Pero conviene decirlo con claridad: poner una tiendita no significa tener el éxito garantizado. Los datos son reveladores al respecto, así como hay tienditas que triunfan en el mercado, sin más las que no logran sobrevivir. 

De acuerdo con datos del INEGI sobre demografía de los negocios, el comercio es uno de los sectores con mayor volatilidad. En los establecimientos comerciales, la probabilidad de sobrevivir el primer año ronda el 62%; es decir, cerca de cuatro de cada diez negocios pueden cerrar antes de cumplir su primer aniversario. Además, los negocios más pequeños son los más vulnerables: entre los que tienen de cero a dos personas ocupadas, la probabilidad de morir en el primer año llega a 38%

Esto no debe verse como una razón para no emprender, sino como una advertencia necesaria: una tiendita puede sostener a una familia, pero exige disciplina, constancia, orden y mucha capacidad de adaptación.

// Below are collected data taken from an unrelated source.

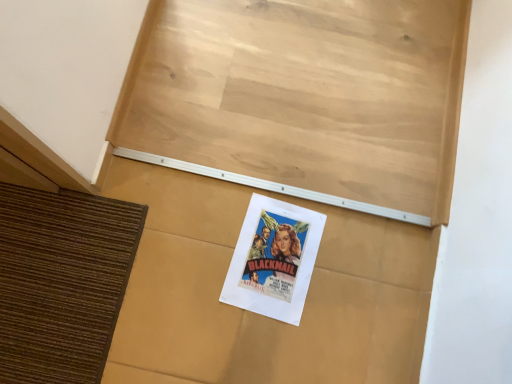 Locate an element on the screen. The image size is (512, 384). vacant region to the right of matte paper poster at center is located at coordinates (356, 294). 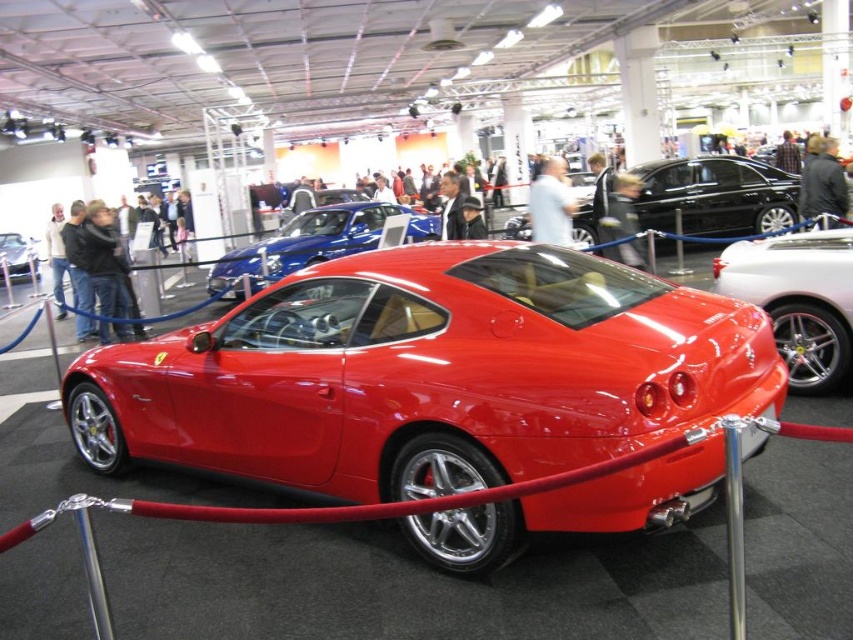 You are an event organizer at the auto show and need to arrange the glossy black sedan at center and the matte black car at center in a row. Which car should be placed first if you want the larger vehicle to be positioned closer to the entrance?

The glossy black sedan at center should be placed first near the entrance because it is larger than the matte black car at center.

You are at an auto show and want to take a photo of the shiny red sports car at center. The auto show has a rule that you must stand exactly at the point marked by coordinates point (428, 372) to take the photo. Can you confirm if this point is the correct location for capturing the car?

Yes, the shiny red sports car at center is represented by point (428, 372), so standing at this point will allow you to capture the car accurately.

You are a photographer at the auto show and need to capture both the shiny red sports car at center and the glossy metallic car at center in a single wide shot. Given that your camera has a maximum focal length of 24mm, which allows capturing a horizontal field of view of 75 degrees, can you position yourself far enough away to include both cars in the frame?

The shiny red sports car at center and glossy metallic car at center are 17.14 meters apart. To capture both in a single shot with a 24mm lens, the photographer needs to position themselves at a distance where the 75 degree field of view can encompass the 17.14 meter separation. Using trigonometry, the minimum distance required would be approximately 12.3 meters. Since the cars are part of an exhibition display, the photographer should check if there is sufficient space to step back that far without encroa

No basta con abrir la cortina, acomodar mercancía y esperar clientes. Antes de iniciar hay que pensar bien la ubicación, el tipo de productos, los precios, el trato al cliente, los horarios, la competencia cercana, el control del dinero, la reposición de inventario y la diferencia entre ganancia real y simple movimiento de efectivo.

Muchas tienditas no desaparecen porque “no vendan”, sino porque venden sin control. Compran mal, fían demasiado, no separan el dinero del negocio del gasto familiar, pierden mercancía, no miden qué productos se mueven y cuáles solo ocupan espacio. También hay negocios que nacen sin estudiar la zona: abren donde ya hay demasiada competencia o donde el flujo de clientes no alcanza para sostener los gastos.

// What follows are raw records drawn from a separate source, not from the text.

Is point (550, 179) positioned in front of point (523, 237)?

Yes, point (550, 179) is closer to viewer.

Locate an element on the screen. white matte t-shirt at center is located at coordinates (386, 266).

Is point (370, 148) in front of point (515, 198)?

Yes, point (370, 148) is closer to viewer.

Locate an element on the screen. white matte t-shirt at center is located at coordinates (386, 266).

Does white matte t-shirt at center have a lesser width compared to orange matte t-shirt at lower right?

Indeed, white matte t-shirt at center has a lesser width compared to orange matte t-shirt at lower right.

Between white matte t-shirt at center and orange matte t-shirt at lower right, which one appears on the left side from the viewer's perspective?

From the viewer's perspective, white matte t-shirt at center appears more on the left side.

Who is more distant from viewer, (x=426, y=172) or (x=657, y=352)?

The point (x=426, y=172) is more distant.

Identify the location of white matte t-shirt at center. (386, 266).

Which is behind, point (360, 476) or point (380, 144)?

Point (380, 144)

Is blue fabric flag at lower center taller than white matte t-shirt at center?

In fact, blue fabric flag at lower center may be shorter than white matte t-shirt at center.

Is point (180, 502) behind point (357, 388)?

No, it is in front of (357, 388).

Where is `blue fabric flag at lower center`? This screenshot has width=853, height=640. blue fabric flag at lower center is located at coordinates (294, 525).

Por eso, emprender una tiendita requiere mente abierta. El tendero de hoy no puede vivir solamente de la costumbre. Necesita observar qué pide la colonia, qué horarios convienen, qué productos dejan margen, qué servicios adicionales pueden atraer clientes y cómo competir frente a cadenas, tiendas de conveniencia y ventas por aplicación.

El INEGI también ha señalado que la esperanza de vida de los negocios aumenta cuando logran superar sus primeros años. Dicho de otra manera: el gran reto es sobrevivir la etapa inicial, aprender rápido y corregir a tiempo.

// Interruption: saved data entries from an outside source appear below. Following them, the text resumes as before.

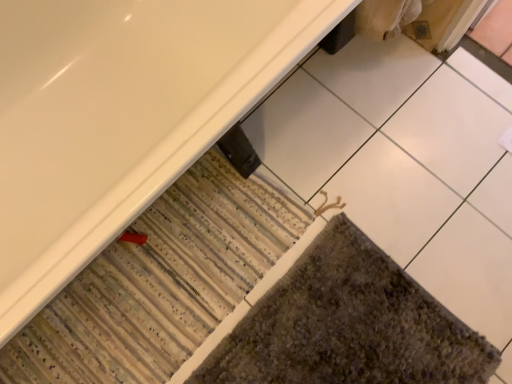 Question: Should I look upward or downward to see white glossy bathtub at lower left?

Choices:
 (A) down
 (B) up

Answer: (B)

Question: Could you tell me if striped carpet at lower left, the second bath mat from the right, is turned towards textured gray bath mat at lower right, marked as the 1th bath mat in a right-to-left arrangement?

Choices:
 (A) yes
 (B) no

Answer: (A)

Question: Considering the relative sizes of striped carpet at lower left, which appears as the 1th bath mat when viewed from the left, and textured gray bath mat at lower right, marked as the 1th bath mat in a right-to-left arrangement, in the image provided, is striped carpet at lower left, which appears as the 1th bath mat when viewed from the left, bigger than textured gray bath mat at lower right, marked as the 1th bath mat in a right-to-left arrangement,?

Choices:
 (A) yes
 (B) no

Answer: (A)

Question: Is striped carpet at lower left, which appears as the 1th bath mat when viewed from the left, turned away from textured gray bath mat at lower right, marked as the 1th bath mat in a right-to-left arrangement?

Choices:
 (A) no
 (B) yes

Answer: (A)

Question: From a real-world perspective, is striped carpet at lower left, the second bath mat from the right, positioned under textured gray bath mat at lower right, arranged as the 2th bath mat when viewed from the left, based on gravity?

Choices:
 (A) yes
 (B) no

Answer: (A)

Question: From the image's perspective, is striped carpet at lower left, the second bath mat from the right, located beneath textured gray bath mat at lower right, arranged as the 2th bath mat when viewed from the left?

Choices:
 (A) yes
 (B) no

Answer: (B)

Question: Is striped carpet at lower left, the second bath mat from the right, shorter than textured gray bath mat at lower right, marked as the 1th bath mat in a right-to-left arrangement?

Choices:
 (A) yes
 (B) no

Answer: (B)

Question: Can you confirm if striped carpet at lower left, the second bath mat from the right, is bigger than white glossy bathtub at lower left?

Choices:
 (A) yes
 (B) no

Answer: (B)

Question: Is striped carpet at lower left, which appears as the 1th bath mat when viewed from the left, at the right side of white glossy bathtub at lower left?

Choices:
 (A) no
 (B) yes

Answer: (B)

Question: Is striped carpet at lower left, the second bath mat from the right, directly adjacent to white glossy bathtub at lower left?

Choices:
 (A) no
 (B) yes

Answer: (A)

Question: From the image's perspective, would you say striped carpet at lower left, which appears as the 1th bath mat when viewed from the left, is positioned over white glossy bathtub at lower left?

Choices:
 (A) yes
 (B) no

Answer: (B)

Question: Is striped carpet at lower left, which appears as the 1th bath mat when viewed from the left, smaller than white glossy bathtub at lower left?

Choices:
 (A) yes
 (B) no

Answer: (A)

Question: Is striped carpet at lower left, which appears as the 1th bath mat when viewed from the left, to the left of white glossy bathtub at lower left from the viewer's perspective?

Choices:
 (A) no
 (B) yes

Answer: (A)

Question: Considering the relative sizes of textured gray bath mat at lower right, arranged as the 2th bath mat when viewed from the left, and white glossy bathtub at lower left in the image provided, is textured gray bath mat at lower right, arranged as the 2th bath mat when viewed from the left, bigger than white glossy bathtub at lower left?

Choices:
 (A) no
 (B) yes

Answer: (A)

Una tiendita puede ser una buena opción de autoempleo, de ingreso familiar y hasta de crecimiento patrimonial. Pero debe asumirse como lo que es: un negocio serio. No es solo “poner una tienda”; es administrar compras, ventas, clientes, proveedores, dinero, horarios y decisiones todos los días.

Quien quiera abrir una tiendita debe hacerlo con ánimo, pero también con realismo. Hay oportunidad, sí. Hay mercado, también. Pero el resultado dependerá menos de la suerte y más del trabajo constante, la disciplina financiera, la buena ubicación, el surtido correcto y la capacidad de aprender.